Orasa is now officially in existence. At an event held at Hotel Verde recently Orasa was formally launched to the organics waste industry, industry players and the public in general. With the first organics ban due to come into effect in 2022 it is just in time to build capacity in the organics industry.
Hotel Verde was chosen as the launch venue primarily because of its green credentials. A clever design and use of sunlight, photovoltaic panels, and wind turbines are just some of the innovations. These are well thought out and cost money so are not mere greenwashing.
Under the stewardship of Dawie Meiring, the Systems and Sustainability Manager, Hotel Verde has put an organics program in place. The hotel tracks the food wastage and through consultation with the chefs has managed to reduce food wastage by an incredible 98%!
The main speaker was Salim Haider, Head of WWF’s Policy and Futures Unit. Titling his talk “The benefits of Improved Resource Management” Salim placed organics recycling in a global context and spoke holistically of the issues.
Melanie Ludwig, the chairperson of Orasa, then set out its goals: education, legislation and implementation. Education will stress separation at source as a fundamental principle. Once organic waste is mixed up with other waste or recyclables it is virtually impossible to separate again. Imagine, if you will, mixing plate scrapings and coffee grinds with plastic, paper and general waste.
Education will also include providing information via the website and through regular seminars and articles in the media. The next seminar on bio-degradable plastics is scheduled for September.
Orasa will build capacity, providing a platform for industry members to meet and talk. It will also aim to foster entrepreneurs in order to build capacity in the industry. Recycling is an industry which can create jobs very quickly.
Lastly, Orasa intends to lobby government, something which has already been doing. Membership is open to most parties with an interest in organic recycling. Manufacturers of equipment and packaging, service providers, transporters and processors of waste. Admission can be done through the website.

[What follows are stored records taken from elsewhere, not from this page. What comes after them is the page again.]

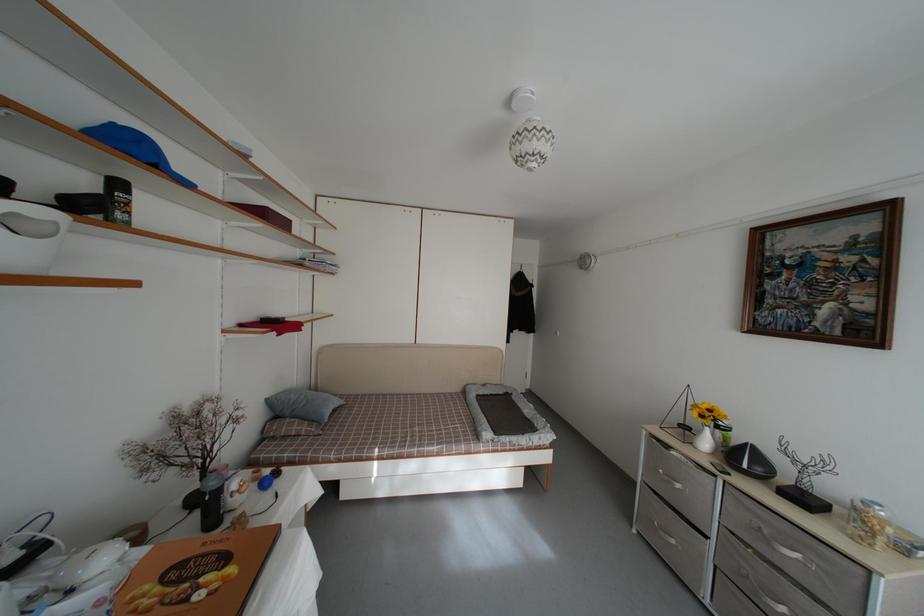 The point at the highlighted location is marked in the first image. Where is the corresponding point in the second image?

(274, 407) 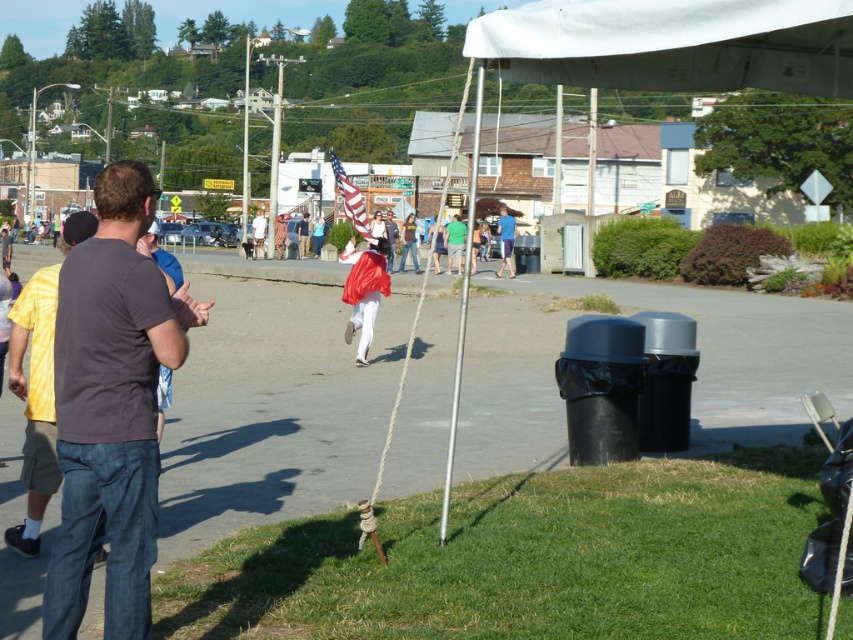 Which is behind, point (634, 65) or point (508, 244)?

The point (508, 244) is more distant.

Does white fabric canopy at upper center appear on the right side of blue fabric at center?

Incorrect, white fabric canopy at upper center is not on the right side of blue fabric at center.

Locate an element on the screen. white fabric canopy at upper center is located at coordinates (672, 44).

You are a GUI agent. You are given a task and a screenshot of the screen. Output one action in this format:
    pyautogui.click(x=<x>, y=<y>)
    Task: Click on the shiny red fabric at center
    The image size is (853, 640).
    Given the screenshot: What is the action you would take?
    pyautogui.click(x=364, y=291)

The height and width of the screenshot is (640, 853). What do you see at coordinates (364, 291) in the screenshot?
I see `shiny red fabric at center` at bounding box center [364, 291].

The height and width of the screenshot is (640, 853). What are the coordinates of `shiny red fabric at center` in the screenshot? It's located at (364, 291).

Can you confirm if white fabric canopy at upper center is smaller than light brown wooden sign at center?

Correct, white fabric canopy at upper center occupies less space than light brown wooden sign at center.

At what (x,y) coordinates should I click in order to perform the action: click on white fabric canopy at upper center. Please return your answer as a coordinate pair (x, y). The height and width of the screenshot is (640, 853). Looking at the image, I should click on (672, 44).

At the moment there are branches in Cape Town and Johannesburg and more will follow.
Organic (food) waste is a world wide problem. In South Africa some estimates suggest we are wasting up to 40% of the total food supply. This in a country where an estimated 14 million people go to bed hungry every day. It is everyone’s problem.
Orasa can only deal with a portion of the organic waste. Food banks, distribution of food from supermarkets – we need The Good Samaritan bill to be signed into law – the farmers and producers all have a part to play. As a society we need to change the way we use food and waste less.
What is wrong with ugly looking vegetables, do they all have to look perfect? Those master chefs, the French, don’t think so and have a number of Inglorious Fruit and Vegetables campaigns.
The most important thing, however, is to divert organic waste from landfill. In the Western Cape this will start in 2022 when 50% has to be diverted. The other 50% has to be diverted by 2027(Recycle Reg April 2018). No doubt the rest of the country will catch up at some stage.
In order to achieve these goals we need to change the logistics of the major supermarkets and build the capacity of fly farmers, digesters and composters. At the moment, as an industry, we are unable to cope. This is what Orasa will address on behalf of the organics industry.
Despite our appalling waste South Africa manages to lead the world in some of our recycling statistics eg plastic. Can we hope for the same with Orasa? South Africans regularly show they are capable of anything. I believe with the people we have we have there is a possibility of being a world leader in organic waste management also.